Being a late newcomer into the 128-bit gaming market, the XBOX doesn’t offer anything new or exciting in its exterior design. Many owners complain that the XBOX is too big and heavy compared to the PS2 and Gamecube. Another problem that arose early on was the enormous size of the original controller. They were later re-designed in a more compact and ergonomic form. The XBOX can play DVDs like the PS2 and can be more affordable (and useful) than going out and purchasing a DVD player.
The XBOX really shines on the inside. The thing that stands out most is the fact that the XBOX is built entirely out of off-the-shelf computer components rather than proprietary hardware. The processor is an Intel Celeron 733 MHz, making it almost twice as fast as the Gamecube and almost three times faster than the PS2. It boasts 64 MB of memory (twice as much as GC and PS2) running a massive 6.4 GB/s in bandwidth.
For the video processor, Microsoft chose the graphics-card leader Nvidia to produce a custom Xbox Graphics Processing Unit running at 250 MHz (twice as fast compared to PS2 and GC). Many compare the performance to a low-end GeForce 4 card. The polygon rate quoted by Microsoft is a daunting 125 M/s (consider that PS2 and GC run at about 9-13 M/s) leading many to disregard that spec entirely since its graphics performance is not 10 times better.

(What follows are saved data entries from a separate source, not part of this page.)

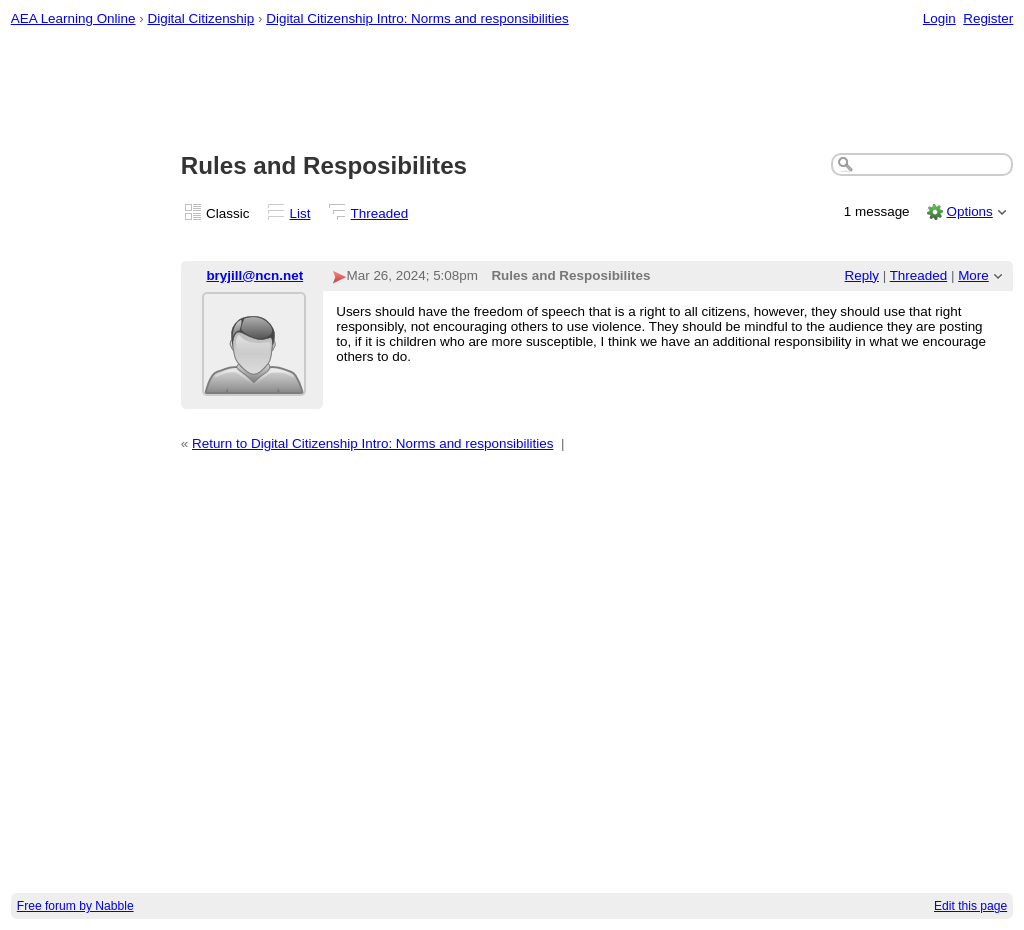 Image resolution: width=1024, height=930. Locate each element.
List (300, 213)
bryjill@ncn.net (254, 275)
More (973, 275)
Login (939, 18)
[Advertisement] (512, 91)
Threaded (380, 213)
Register (988, 18)
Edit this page (970, 906)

One interesting thing about the XBOX is the addition of an on-board hard drive. It has a capacity of either 80 or 100 GB, and can be used to quickly load and save games without lengthy wait times. In addition, users with XBOX Live! can use the hard drive to patch their games with updates, something that neither Gamecube nor PS2 can do.

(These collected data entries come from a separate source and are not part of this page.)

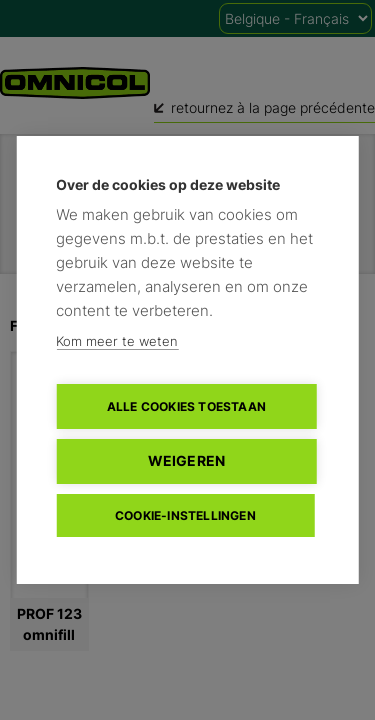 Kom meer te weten (117, 341)
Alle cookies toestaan (186, 406)
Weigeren (187, 461)
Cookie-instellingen (185, 515) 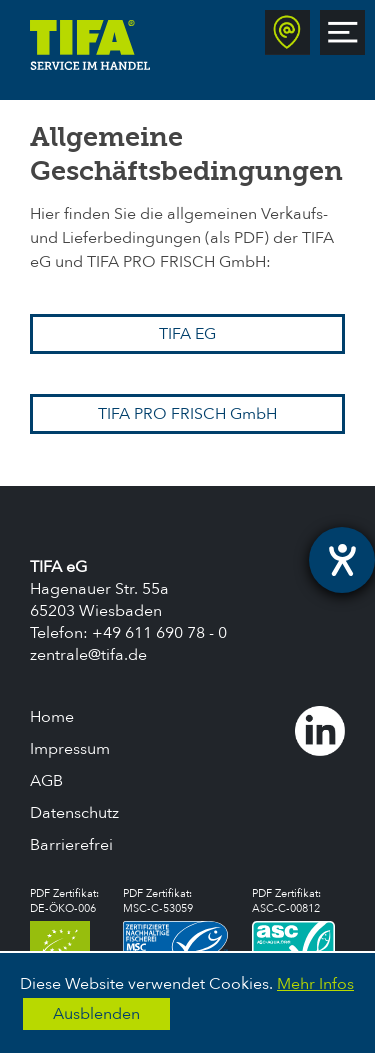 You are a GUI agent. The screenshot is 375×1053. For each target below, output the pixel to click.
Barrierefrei (71, 845)
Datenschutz (74, 813)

What does this all mean for the consumer? XBOX looks and plays great, without a single graphical hitch. For a comparable computer system you would probably pay twice the price. Unfortunately the game library is small compared to its competitors, but the sheer performance of the XBOX is something to be seen. There are a number of flagship games only for XBOX, the most popular being Halo. With the announcement of Halo 2 slated for a November 2004 release, Microsoft has secured 1.5 million pre-orders making it the biggest opening retail release of its kind (even bigger than any opening blockbuster movie).